To fill the gaps in national-level estimates, we quantified COVID mortality in India using one independent and two government data sources. The first study is mortality reported in a nationally representative telephone survey conducted by CVoter, an established, independent, private polling agency, which launched the survey on a nonprofit basis to help track the pandemic [see materials and methods, p. 2 (18)]. The COVID Tracker survey covers 0.14 million adults (including a substudy of 57,000 people in 13,500 households with more exact reporting of COVID and non-COVID deaths in immediate family members) (18, 19). In addition, we studied the Government of India’s administrative data on national facility-based deaths and CRS deaths in 10 states (fig. S2).
The CVoter Tracker survey is a nationally representative, random probability-based computer-assisted telephone interview survey carried out daily to track governance, media, and other socioeconomic indicators (19). In March 2020, it began to capture COVID symptoms among adults aged 18 years or older, covering ~2100 randomly selected respondents weekly, drawn from ~4000 local electoral areas in the whole of the country, providing a rolling 7-day average of COVID symptoms and deaths. The survey covers >98% of Indian population by geography, with interviews in 11 languages. The response rate was 55%; 137,289 respondents in all states and union territories were interviewed from March 2020 to July 2021.

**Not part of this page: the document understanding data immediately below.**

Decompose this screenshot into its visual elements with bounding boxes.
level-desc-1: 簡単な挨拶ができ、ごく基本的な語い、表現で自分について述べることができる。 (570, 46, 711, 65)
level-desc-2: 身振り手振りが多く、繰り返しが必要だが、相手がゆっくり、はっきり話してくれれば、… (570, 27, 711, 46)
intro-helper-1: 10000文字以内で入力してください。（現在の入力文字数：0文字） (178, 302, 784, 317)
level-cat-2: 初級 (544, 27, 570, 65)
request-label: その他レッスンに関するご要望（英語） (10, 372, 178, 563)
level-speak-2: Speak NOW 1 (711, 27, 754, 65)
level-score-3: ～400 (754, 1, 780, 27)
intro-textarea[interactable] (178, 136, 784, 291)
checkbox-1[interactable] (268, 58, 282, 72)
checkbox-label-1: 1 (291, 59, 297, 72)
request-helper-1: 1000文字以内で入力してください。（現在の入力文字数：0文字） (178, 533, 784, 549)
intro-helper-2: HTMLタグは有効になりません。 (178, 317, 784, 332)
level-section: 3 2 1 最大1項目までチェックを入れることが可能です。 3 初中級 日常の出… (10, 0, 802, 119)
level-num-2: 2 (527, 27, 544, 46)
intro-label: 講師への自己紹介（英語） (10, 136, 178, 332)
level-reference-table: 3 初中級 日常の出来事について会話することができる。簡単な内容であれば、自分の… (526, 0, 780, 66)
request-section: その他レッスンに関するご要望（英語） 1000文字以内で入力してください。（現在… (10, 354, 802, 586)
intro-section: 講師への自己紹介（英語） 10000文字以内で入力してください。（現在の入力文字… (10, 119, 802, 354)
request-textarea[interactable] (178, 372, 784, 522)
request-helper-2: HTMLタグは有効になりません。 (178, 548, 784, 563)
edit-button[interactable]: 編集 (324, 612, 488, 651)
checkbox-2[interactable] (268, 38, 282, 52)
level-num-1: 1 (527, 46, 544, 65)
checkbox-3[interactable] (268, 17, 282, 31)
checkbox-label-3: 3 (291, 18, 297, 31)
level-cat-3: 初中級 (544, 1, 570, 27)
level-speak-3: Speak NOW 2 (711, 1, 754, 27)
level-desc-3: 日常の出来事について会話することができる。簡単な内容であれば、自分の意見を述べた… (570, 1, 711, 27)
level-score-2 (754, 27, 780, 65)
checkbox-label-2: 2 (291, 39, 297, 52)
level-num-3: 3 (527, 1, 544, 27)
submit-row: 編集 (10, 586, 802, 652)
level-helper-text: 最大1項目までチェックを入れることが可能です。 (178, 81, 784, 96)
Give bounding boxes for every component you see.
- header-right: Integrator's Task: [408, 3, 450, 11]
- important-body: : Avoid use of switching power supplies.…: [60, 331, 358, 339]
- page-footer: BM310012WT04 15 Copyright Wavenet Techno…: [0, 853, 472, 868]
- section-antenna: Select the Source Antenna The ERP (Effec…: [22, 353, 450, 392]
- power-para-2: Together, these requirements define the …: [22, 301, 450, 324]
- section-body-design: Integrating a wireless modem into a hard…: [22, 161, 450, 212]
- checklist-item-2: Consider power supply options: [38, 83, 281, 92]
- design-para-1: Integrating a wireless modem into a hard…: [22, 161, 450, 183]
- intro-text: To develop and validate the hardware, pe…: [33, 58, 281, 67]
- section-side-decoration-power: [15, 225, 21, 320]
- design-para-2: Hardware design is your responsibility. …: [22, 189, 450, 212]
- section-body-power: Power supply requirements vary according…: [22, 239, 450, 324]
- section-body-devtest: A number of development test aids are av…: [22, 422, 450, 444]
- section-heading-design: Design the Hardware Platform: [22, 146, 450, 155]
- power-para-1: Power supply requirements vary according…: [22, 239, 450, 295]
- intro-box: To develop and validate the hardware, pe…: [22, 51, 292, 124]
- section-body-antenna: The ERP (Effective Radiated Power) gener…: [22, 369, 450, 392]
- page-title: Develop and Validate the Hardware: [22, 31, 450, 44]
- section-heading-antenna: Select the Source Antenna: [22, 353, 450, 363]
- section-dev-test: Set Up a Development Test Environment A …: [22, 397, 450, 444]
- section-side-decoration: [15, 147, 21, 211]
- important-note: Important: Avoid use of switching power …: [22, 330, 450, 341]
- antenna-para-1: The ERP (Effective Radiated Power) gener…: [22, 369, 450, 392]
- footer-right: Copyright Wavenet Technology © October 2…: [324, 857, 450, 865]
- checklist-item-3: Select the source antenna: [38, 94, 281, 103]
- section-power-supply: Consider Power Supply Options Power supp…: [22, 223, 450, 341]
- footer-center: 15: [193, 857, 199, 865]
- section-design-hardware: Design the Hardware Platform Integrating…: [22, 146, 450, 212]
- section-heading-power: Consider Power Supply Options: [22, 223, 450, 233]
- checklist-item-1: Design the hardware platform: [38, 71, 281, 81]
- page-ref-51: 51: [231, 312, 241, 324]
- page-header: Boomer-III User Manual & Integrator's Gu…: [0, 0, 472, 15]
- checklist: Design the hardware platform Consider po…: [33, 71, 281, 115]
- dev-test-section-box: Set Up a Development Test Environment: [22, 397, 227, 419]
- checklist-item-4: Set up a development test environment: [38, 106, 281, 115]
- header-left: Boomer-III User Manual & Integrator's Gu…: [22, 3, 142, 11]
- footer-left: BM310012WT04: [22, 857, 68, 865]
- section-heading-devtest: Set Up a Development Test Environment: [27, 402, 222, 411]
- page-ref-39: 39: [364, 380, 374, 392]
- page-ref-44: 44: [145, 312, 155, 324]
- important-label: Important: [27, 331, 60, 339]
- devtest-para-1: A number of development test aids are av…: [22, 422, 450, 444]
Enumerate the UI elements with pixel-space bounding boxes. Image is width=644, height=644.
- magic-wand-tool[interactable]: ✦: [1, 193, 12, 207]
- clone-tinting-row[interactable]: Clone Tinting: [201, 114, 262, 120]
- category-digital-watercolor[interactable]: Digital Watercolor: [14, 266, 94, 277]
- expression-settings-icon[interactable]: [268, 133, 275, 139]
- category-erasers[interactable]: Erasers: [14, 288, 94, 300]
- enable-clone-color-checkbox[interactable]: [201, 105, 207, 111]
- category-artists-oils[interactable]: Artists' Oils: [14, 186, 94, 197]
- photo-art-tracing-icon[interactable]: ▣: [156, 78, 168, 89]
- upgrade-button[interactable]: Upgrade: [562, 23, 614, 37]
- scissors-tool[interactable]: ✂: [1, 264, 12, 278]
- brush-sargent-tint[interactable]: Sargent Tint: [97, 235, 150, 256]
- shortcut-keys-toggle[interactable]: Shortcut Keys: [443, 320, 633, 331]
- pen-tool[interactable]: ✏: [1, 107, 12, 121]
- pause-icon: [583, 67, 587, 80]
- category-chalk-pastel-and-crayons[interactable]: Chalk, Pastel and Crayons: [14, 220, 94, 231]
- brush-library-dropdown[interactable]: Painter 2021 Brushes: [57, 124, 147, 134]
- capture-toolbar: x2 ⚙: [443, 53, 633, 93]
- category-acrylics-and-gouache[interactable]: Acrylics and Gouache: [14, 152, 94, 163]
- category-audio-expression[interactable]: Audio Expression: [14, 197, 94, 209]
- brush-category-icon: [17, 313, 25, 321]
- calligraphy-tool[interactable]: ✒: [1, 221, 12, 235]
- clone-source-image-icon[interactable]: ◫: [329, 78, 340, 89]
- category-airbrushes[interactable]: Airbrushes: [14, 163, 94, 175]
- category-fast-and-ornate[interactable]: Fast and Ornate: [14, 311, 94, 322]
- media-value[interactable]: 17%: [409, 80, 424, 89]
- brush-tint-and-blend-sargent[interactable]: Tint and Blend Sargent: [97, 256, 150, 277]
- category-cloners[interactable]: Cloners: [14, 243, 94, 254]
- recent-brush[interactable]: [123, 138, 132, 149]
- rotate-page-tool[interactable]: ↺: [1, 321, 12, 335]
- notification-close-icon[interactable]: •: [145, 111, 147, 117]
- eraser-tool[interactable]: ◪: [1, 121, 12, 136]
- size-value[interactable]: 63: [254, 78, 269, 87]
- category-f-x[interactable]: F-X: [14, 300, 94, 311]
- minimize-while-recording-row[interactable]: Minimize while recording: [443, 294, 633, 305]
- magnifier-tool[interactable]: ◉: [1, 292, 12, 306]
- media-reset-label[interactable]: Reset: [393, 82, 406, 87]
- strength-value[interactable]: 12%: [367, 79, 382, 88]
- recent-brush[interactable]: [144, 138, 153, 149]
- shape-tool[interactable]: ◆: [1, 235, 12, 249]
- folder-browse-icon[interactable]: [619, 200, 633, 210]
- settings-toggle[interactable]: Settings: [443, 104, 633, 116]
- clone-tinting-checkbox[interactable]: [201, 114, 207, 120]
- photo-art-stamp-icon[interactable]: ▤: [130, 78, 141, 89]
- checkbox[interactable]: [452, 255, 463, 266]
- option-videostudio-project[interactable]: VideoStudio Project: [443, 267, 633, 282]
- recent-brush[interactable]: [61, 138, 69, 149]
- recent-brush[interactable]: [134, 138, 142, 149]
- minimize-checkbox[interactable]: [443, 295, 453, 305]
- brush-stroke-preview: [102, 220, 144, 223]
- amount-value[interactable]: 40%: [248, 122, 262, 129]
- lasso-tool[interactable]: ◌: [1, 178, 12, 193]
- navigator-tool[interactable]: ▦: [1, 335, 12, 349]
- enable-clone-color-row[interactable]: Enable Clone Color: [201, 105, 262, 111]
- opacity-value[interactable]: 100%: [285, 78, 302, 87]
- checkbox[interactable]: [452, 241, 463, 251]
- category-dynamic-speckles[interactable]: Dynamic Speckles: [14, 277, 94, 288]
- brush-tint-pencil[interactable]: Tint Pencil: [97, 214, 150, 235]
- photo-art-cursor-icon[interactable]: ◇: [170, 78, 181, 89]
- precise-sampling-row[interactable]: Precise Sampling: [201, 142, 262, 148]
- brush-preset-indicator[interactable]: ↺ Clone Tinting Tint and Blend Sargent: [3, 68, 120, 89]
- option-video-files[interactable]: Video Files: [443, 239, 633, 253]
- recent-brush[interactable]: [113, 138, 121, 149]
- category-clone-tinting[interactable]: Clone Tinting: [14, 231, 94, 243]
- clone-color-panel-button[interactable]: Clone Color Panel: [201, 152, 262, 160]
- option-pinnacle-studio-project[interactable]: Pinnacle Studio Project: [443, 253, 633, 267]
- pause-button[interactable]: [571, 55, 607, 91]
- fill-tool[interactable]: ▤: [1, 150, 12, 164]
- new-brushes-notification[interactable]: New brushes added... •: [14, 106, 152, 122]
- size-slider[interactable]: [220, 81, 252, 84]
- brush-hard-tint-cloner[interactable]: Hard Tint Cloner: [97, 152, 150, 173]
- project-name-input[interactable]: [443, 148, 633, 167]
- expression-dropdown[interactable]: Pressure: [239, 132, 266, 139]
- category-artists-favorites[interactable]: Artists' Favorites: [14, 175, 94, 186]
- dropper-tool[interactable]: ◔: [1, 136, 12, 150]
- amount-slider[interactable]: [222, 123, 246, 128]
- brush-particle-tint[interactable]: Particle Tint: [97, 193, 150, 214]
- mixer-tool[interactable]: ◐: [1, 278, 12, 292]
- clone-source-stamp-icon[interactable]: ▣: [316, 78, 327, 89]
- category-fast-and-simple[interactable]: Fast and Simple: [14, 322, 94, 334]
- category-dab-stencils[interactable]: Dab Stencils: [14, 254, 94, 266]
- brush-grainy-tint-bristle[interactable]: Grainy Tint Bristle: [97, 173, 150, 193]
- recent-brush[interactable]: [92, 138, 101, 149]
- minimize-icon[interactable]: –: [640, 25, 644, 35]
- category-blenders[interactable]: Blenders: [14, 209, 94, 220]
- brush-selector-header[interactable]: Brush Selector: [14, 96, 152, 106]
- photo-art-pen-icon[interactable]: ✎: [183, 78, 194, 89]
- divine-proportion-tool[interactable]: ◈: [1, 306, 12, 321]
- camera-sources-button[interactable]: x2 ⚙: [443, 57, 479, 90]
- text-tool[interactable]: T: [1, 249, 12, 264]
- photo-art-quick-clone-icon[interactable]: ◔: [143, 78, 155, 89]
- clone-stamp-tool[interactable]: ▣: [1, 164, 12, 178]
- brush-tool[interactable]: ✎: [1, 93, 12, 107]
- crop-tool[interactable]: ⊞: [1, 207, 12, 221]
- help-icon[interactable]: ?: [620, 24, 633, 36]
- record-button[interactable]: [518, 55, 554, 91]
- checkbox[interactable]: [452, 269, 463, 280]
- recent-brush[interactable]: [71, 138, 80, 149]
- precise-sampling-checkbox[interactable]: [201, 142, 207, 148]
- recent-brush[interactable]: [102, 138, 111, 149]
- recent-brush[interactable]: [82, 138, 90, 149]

Our numerator was defined as the average weekly percentages of surveyed households reporting a COVID death (defined by the household, as medical certification remains uncommon in India; fig. S1). We excluded the 16% of reported COVID deaths that were below age 35 years (confirmed COVID deaths below this age are infrequent; fig. S3) and subtracted a fixed percentage of 0.59%, which was an assumed value for reported deaths that did not occur among immediate family members. The assumed value drew on observed background rates during February–March 2021, when few COVID cases or deaths were reported in the official government data (see materials and methods, p. 3). Results using survey weights or raw proportions were similar, so we used the latter. We compared these survey-reported COVID deaths to a denominator defined as the expected weekly percentage for all-cause deaths, based on 2020 death totals from the UNPD’s comprehensive demographic estimates that combine censuses, survey data, and models (20) (Fig. 1). India had about 296 million households in 2020, with an average household size of 4.6 (21). Dividing this into the 10.16 million deaths estimated by the UNPD in India in 2020 yields ~3.4% of households expected to report a death from any cause in that year (with nearly identical results for 2021). To this expected all-cause proportion, we applied the weekly variation observed in the Million Death Study, a large and representative mortality study conducted within the SRS (3).